Avec Steve Carell en père protecteur et Timothée Chalamet qui confirme son statut d’étoile montante, MY BEAUTIFUL BOY s’annonçait comme une véritable claque cinématographique. Verdict ?


Sept ans après Alabama Monroe, Felix Van Groeningen poursuit ses portraits de familles déchirés aussi bien par leurs membres que par les trames narratives déconstruites des histoires.

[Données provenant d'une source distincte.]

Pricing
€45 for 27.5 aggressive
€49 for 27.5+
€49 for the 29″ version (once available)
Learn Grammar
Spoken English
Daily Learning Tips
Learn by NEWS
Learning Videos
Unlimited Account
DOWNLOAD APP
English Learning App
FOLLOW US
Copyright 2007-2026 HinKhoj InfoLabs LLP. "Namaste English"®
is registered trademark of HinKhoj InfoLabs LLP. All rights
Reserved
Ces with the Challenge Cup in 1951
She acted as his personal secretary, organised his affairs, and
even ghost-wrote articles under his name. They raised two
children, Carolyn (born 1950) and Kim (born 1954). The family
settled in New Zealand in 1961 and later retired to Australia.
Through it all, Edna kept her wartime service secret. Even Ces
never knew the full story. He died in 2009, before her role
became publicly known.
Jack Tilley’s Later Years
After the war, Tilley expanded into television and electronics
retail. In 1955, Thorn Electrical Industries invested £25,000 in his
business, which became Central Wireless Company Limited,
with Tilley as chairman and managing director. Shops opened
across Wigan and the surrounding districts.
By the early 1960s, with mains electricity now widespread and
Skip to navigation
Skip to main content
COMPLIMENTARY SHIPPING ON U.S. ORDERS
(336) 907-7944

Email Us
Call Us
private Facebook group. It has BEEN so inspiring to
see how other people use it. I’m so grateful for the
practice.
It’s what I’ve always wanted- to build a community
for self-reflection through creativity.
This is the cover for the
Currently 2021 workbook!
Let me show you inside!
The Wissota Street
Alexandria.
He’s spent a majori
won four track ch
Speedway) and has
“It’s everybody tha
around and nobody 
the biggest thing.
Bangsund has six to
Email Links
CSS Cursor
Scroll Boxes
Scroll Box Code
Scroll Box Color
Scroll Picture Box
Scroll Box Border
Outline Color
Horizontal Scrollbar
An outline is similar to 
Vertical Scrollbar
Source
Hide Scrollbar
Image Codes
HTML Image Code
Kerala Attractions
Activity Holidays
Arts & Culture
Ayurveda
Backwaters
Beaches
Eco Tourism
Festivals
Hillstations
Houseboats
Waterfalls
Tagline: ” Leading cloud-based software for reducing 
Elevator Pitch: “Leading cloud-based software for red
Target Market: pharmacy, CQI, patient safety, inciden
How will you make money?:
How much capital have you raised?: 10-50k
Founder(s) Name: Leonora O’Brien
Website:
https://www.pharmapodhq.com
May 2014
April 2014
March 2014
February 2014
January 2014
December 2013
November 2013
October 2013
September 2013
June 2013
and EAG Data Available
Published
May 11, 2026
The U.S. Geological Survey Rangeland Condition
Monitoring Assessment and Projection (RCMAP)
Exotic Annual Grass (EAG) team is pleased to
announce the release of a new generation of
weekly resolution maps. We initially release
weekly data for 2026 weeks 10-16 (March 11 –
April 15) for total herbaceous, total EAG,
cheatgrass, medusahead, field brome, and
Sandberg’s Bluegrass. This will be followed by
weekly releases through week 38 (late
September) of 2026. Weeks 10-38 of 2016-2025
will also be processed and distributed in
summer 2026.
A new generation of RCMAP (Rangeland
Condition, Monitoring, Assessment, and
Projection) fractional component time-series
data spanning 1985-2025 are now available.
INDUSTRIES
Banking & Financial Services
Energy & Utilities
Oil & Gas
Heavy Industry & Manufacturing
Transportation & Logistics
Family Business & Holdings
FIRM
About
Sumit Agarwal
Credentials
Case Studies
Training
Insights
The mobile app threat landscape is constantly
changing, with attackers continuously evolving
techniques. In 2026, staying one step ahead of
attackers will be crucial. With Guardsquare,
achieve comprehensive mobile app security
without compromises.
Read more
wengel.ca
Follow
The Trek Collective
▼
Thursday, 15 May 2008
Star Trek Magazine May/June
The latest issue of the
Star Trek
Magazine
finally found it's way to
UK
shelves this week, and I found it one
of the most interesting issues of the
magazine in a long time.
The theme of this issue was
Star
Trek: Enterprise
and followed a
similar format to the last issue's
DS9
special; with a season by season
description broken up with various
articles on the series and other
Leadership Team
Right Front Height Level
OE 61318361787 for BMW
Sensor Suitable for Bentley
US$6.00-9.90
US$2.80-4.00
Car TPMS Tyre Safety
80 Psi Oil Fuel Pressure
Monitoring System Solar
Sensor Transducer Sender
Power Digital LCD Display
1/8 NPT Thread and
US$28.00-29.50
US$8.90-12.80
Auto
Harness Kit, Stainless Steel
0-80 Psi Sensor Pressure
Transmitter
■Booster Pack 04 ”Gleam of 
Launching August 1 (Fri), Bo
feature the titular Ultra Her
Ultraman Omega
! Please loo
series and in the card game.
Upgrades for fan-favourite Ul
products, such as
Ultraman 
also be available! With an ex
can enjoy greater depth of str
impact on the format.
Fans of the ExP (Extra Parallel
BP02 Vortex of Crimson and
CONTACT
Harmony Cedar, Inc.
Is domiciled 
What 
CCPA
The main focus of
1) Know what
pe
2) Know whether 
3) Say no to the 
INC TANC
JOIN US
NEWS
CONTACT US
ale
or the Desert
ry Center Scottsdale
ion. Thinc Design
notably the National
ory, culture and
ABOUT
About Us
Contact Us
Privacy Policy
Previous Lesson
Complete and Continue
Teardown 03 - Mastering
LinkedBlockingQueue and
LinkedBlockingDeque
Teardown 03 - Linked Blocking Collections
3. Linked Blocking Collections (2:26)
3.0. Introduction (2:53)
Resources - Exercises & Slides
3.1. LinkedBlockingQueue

MY BEAUTIFUL BOY s’ouvre face à David Sheff (Steve Carell), père laminé par la disparition de son fils, Nic (Timothée Chalamet), addict à la méthamphétamine.


Aussi désespéré que déterminé, il cherchera par tous les moyens de sauver son fils qu’il aime « plus que tout ». Adapté de Beautiful Boy: A Father’s Journey Through His Son’s Addiction, le long-métrage peut sembler long et répétitif mais révèle une part sentimentale et psychologique plus importante.


Le plus intéressant dans MY BEAUTIFUL BOY, c’est sa manière d’aborder la drogue. Les chutes et les guérisons de Nic Sheff s’enchaînent inlassablement, véritable cercle vicieux. Au bout d’un certain moment, le spectateur finit même par s’ennuyer de cette répétition interminable. Il attend, patiemment, hésitant entre les deux seules fins possibles à ses yeux : la guérison du jeune garçon ou sa mort par overdose.


Loin de régler le sujet par un drame en trois actes : découverte de l’addiction, guérison puis rechute ; Felix Van Groeningen alterne ainsi les tristes récidives de Nic, les tentatives vaines de son père de le sauver et leurs souvenirs. Où est donc passé le fils de son passé ? Qu’a-t-il pu lui arriver pour qu’il en soit arrivé là ? Pas d’évènement tragique, aucun contexte condamnable, une famille recomposée avec amour et symbiose… Le réalisateur ne présuppose pas l’existence d’un « déclencheur ». Alors comment sauver ce jeune homme d’une addiction qui n’a pas de raisons ?


MY BEAUTIFUL BOY repousse les limites d’un père, poussé au désespoir par les récidives de son fils, à essayer de sauver ce dernier seulement en vie dans ses souvenirs. Steve Carell se démarque alors dans ce rôle qui lui permet d’exprimer toute la carte de ses émotions, confirmant son virage dramatique entamé depuis sa nomination à l’Oscar du meilleur acteur en 2015 pour Foxcatcher. Il incarne ici à la perfection un père obligé à voir son fils et « à pleure[r] les vivants c’est comme [s’il] n’était pas vivant ». Tel Prométhée condamné à avoir le foie continuellement manger par un aigle, David Sheff s’accable du fardeau d’essayer de sauver Nic à chacune de ses rechutes.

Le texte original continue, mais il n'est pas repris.